J'entends bien que Robespierre n'avait ni vu aussi loin, ni même regardé. Mais il savait que, politiquement, il avait besoin des prolétaires pour éliminer la Gironde dont l'inertie traîtresse perdait la Révolution. Il voyait se former à sa gauche des partis remuants et à Pres qui demandaient pour le peuple non seulement des droits Politiques, mais la certitude de la vie, et il essayait, par sa formule de la propriété, d'incorporer décidément au droit révolutionnaire cette force populaire et prolétarienne dont il n'avait ni calculé, ni même pressenti les futurs développements, mais dont il voulait qu'en tout cas l'obscure destinée future eût sa formule juridique dans la Révolution.

En ce sens, sa définition de la propriété était comme une sorte d'acompte révolutionnaire payé au prolétariat sur son salaire révolutionnaire, l'ouverture d'un crédit sur l'avenir en échange de son effort immédiat.

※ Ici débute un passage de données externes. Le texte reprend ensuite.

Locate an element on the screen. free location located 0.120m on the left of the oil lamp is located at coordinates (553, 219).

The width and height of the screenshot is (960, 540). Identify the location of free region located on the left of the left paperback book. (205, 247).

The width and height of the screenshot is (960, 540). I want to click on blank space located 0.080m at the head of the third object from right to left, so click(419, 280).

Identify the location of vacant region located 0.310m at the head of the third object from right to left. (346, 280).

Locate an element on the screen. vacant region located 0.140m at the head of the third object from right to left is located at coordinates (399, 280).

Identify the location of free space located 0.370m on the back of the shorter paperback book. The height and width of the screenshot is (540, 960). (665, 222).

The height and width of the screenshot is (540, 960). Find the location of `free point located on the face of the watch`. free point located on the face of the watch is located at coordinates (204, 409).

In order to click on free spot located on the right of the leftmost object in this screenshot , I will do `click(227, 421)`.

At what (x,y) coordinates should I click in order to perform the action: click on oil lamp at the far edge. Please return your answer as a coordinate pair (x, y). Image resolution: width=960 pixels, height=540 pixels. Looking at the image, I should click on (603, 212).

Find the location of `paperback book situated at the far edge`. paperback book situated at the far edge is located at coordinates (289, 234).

Dès maintenant, il insérait dans la Déclaration des Droits proposée par lui quelques applications précises de sa définition sociale de la propriété. Il veut que la Convention inscrive dans la charte sociale le droit de tous à la vie, le droit au travail, le droit à l'instruction, et l'impôt progressif avec immunité complète du minimum de revenus nécessaire à la vie. Tous les premiers articles de son projet sont, si je puis dire, d'une belle allure humaine, et je vais en reproduire ici l'enchaînement.

« ARTICLE PREMIER. — Le but de toute association politique est le maintien des droits naturels et imprescriptibles de l'homme et le développement de toutes ses facultés.

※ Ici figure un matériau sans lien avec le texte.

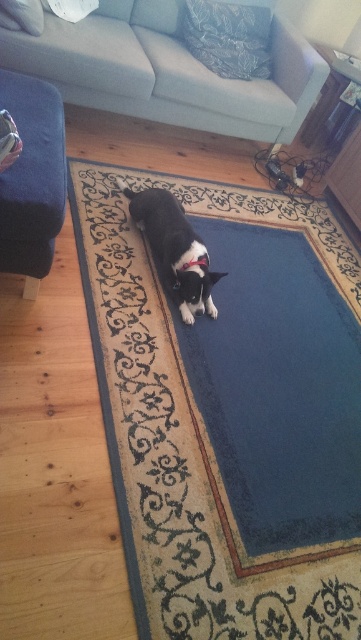 Which is above, black fur dog at center or black fabric neckband at center?

Positioned higher is black fur dog at center.

The width and height of the screenshot is (361, 640). I want to click on black fur dog at center, so click(174, 248).

Between light gray fabric couch at upper center and pink fabric neckband at center, which one is positioned higher?

light gray fabric couch at upper center is higher up.

Who is more distant from viewer, (158,76) or (206,257)?

Point (158,76)

At what (x,y) coordinates should I click in order to perform the action: click on light gray fabric couch at upper center. Please return your answer as a coordinate pair (x, y). This screenshot has height=640, width=361. Looking at the image, I should click on (167, 72).

Which is above, velvet dark blue ottoman at left or black fabric neckband at center?

Positioned higher is velvet dark blue ottoman at left.

Who is lower down, velvet dark blue ottoman at left or black fabric neckband at center?

Positioned lower is black fabric neckband at center.

Is point (15, 120) in front of point (197, 259)?

That is True.

This screenshot has height=640, width=361. I want to click on velvet dark blue ottoman at left, so click(32, 179). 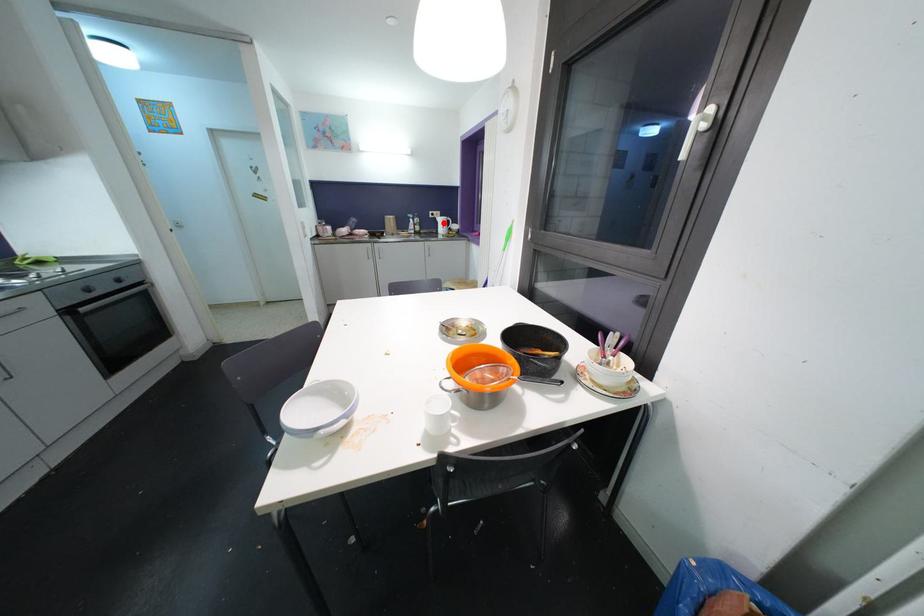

« ART. 2. — Les principaux droits de l'homme sont celui de Pourvoir à la conservation de son existence et la liberté.

« ART. 3. — Ces droits appartiennent également à tous les hommes, quelle que soit la différence de leurs forces physiques et 'florales.

« L'égalité des droits est établie par la nature ; la société, loin d'y porter atteinte, ne fait que la garantir contre l'abus de la force qui la rend illusoire.

« ART. 4. — La liberté est le pouvoir qui appartient à tout homme d'exercer à son gré toutes ses facultés, elle a la justice pour règle, les droits d'autrui pour borne, la nature pour principe et la loi pour sauvegarde.

« ART. 5. — Le droit de s'assembler paisiblement, le droit de manifester ses opinions, soit par la voie de la presse, soit de toute autre manière, sont des conséquences si nécessaires du principe de la liberté de l'homme, que la nécessité de les énoncer suppose, ou la présence, ou le souvenir récent du despotisme.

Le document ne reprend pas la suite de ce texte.